The prevalence of youthful licensees in the mounting road tolls can be, for the most part, attributed to distractions.
Sending and receiving text messages, searching an iPod for music, taking phone calls, setting up a GPS, checking Instagram or Facebook, or reading a web based version of a newspaper from the tiny screen of their smartphones.
For the purpose of this article I am going to focus on text messages and driving, as it is something that I am certain almost all of us have at one point or another been guilty of.
Research states that reading a text message while driving can result in the vehicle operators eyes leaving the road for 10 percent of the time spent driving.

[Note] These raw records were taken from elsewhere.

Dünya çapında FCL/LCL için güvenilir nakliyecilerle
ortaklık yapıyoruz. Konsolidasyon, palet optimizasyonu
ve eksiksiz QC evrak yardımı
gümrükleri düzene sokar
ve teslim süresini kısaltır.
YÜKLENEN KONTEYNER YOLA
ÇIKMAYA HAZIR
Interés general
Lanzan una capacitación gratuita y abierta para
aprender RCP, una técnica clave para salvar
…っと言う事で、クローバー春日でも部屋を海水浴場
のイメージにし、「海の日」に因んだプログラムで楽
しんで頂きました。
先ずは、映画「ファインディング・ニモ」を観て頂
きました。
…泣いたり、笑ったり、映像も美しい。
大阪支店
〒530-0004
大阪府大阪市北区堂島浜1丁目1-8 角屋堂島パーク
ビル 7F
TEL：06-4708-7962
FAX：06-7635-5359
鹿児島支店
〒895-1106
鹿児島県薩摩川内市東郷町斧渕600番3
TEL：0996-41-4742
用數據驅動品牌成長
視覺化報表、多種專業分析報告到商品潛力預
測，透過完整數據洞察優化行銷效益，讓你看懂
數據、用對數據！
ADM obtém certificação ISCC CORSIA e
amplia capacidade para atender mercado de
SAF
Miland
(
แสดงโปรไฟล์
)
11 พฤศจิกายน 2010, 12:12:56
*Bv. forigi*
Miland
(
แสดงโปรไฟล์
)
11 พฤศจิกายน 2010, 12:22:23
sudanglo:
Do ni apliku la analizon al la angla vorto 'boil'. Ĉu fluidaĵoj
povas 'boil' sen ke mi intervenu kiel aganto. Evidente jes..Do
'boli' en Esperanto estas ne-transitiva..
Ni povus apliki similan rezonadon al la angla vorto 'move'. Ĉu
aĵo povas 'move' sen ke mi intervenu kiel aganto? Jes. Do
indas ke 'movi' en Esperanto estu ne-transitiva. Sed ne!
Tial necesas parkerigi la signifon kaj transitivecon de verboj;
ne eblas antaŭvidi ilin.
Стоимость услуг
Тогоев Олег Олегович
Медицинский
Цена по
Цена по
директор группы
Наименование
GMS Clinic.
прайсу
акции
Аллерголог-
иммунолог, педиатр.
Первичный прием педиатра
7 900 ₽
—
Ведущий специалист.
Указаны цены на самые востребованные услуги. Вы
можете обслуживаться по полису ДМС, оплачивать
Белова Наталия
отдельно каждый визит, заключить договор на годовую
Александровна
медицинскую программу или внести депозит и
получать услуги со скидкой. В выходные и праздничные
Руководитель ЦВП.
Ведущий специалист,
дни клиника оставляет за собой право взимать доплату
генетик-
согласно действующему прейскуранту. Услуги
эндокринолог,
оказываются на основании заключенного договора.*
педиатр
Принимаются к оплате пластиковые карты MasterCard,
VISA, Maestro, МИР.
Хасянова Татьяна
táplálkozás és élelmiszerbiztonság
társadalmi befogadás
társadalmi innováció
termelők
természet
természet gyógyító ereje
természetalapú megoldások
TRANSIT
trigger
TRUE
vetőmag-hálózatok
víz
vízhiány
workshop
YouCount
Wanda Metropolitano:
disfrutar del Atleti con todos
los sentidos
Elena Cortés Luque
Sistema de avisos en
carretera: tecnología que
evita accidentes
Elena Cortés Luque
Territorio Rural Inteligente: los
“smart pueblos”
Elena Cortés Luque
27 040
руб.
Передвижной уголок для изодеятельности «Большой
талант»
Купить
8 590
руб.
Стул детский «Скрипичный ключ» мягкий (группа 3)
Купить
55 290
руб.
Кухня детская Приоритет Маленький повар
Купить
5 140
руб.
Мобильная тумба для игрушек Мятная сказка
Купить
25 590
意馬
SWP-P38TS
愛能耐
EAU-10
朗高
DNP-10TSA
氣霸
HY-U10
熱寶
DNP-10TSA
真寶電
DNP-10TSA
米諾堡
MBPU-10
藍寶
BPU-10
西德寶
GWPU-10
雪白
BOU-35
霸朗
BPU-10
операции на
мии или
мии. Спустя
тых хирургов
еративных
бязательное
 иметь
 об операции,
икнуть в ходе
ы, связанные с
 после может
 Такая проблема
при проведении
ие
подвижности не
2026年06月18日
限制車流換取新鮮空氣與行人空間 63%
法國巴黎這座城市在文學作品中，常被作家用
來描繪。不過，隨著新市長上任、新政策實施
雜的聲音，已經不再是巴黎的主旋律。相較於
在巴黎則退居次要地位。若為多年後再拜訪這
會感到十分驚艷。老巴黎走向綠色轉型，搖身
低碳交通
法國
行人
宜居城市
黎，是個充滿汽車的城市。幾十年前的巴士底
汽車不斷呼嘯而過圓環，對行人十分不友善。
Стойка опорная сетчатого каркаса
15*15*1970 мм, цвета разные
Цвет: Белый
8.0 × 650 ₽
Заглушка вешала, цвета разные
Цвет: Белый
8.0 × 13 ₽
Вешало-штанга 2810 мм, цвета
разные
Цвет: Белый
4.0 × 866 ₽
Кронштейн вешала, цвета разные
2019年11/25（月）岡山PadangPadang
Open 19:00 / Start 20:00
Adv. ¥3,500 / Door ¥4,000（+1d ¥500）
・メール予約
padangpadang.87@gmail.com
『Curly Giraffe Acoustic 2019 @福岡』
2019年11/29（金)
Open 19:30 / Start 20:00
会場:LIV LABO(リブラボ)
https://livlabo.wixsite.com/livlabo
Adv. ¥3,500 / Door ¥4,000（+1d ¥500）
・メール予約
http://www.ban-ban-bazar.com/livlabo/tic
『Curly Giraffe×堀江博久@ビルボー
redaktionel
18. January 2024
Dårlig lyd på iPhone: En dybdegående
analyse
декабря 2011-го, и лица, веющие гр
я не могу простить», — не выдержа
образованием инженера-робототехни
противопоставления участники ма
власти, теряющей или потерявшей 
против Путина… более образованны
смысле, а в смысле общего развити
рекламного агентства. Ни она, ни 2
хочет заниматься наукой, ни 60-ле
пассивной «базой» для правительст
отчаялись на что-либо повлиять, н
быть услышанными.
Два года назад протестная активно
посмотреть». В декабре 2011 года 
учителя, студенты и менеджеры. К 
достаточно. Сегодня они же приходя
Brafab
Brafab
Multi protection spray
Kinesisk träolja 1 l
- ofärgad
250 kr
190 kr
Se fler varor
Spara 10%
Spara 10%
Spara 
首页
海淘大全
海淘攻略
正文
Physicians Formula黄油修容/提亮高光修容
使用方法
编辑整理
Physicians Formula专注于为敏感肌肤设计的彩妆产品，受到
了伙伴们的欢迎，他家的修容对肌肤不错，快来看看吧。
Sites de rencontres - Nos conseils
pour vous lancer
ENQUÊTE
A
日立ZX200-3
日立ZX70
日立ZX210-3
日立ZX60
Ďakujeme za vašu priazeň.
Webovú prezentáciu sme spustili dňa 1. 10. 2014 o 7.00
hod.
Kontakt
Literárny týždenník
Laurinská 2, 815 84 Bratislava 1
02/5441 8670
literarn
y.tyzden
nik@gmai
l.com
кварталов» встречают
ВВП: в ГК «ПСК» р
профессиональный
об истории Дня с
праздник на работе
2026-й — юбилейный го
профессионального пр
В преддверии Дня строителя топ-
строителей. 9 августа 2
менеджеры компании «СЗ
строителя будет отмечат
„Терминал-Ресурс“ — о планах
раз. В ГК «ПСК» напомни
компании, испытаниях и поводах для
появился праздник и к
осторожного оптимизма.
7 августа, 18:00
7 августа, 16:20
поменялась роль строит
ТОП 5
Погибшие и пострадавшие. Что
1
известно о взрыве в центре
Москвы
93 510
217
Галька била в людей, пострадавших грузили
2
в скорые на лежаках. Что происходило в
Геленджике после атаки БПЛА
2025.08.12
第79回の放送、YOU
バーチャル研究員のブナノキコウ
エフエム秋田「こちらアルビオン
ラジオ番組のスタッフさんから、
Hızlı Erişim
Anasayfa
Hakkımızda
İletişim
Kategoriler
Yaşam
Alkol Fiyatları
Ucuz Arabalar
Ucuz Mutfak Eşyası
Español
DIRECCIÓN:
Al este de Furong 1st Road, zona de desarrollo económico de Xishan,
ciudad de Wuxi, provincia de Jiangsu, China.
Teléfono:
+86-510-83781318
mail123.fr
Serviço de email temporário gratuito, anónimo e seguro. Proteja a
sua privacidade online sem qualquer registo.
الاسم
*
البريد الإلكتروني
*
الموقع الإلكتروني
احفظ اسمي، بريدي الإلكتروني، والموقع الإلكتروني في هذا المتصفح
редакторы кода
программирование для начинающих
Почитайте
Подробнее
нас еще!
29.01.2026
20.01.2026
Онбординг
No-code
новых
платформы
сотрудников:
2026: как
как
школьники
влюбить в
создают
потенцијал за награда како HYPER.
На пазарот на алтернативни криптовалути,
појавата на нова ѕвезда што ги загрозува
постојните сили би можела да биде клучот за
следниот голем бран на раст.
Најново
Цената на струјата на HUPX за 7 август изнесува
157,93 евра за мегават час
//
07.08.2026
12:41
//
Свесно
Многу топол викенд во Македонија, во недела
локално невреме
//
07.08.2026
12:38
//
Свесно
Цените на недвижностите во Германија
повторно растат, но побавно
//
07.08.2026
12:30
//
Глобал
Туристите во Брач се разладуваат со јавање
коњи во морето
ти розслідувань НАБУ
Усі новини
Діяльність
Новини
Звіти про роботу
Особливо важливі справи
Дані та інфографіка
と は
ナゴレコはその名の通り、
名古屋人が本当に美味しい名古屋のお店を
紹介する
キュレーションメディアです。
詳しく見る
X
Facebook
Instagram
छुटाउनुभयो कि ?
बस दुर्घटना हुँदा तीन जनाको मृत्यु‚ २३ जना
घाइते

While both writing and reading messages leads to the drivers eyes absenting their surroundings for upwards of 40 percent.
What is scary though, is the complacency which has developed in us all surrounding texting while driving.
The first time you did it, you felt scared, you thought for sure you would be caught by police, or have an accident – but you did it anyway.
The next time you digitally communicated while driving, you felt a little less nervous, and when you reached your destination and both you and the vehicle remained in tact, you proceeded to text behind the wheel on numerous occasions.
We have become complacent with the issue – believing that, if we have sent a text while driving before and gotten away with it, we will continue to get away it, unscathed, uninjured, and alive.
Prior to the 1980s drivers believed they could drink several beers after work and still drive home completely out of harms way, though the number of drivers drinking, driving and getting away with it is far fewer these days.
In the same way, dangerous texting drivers need to be targeted with laws and campaigns to ensure the act is reduced, and so to are the subsequent deaths.
Although drink driving still occurs today, rates are far lower than that of 30 years ago, and this can be attributed to major crackdowns on drink drivers including mobile random breath tests, and severe penalties for offenders.
While I personally do not know how police can introduce such hard-hitting laws on texting behind the wheel, perhaps one way to catch offenders is for cars to require a system which blocks service to mobile phones whilst the car is in drive.
It is an expensive means to an end, but if it saves lives and gets phones out of hands and eyes back on the roads perhaps it is necessary?
We live in such a busy world now that staring at the road, for many people, is simply not enough to keep our mind occupied – hence the decision to start scanning the internet or your Facebook page for some onroad entertainment.
Whatever the solution may be, it needs to be developed quickly, before drivers become even more complacent and go to even more extreme lengths to find onscreen entertainment while behind the wheel.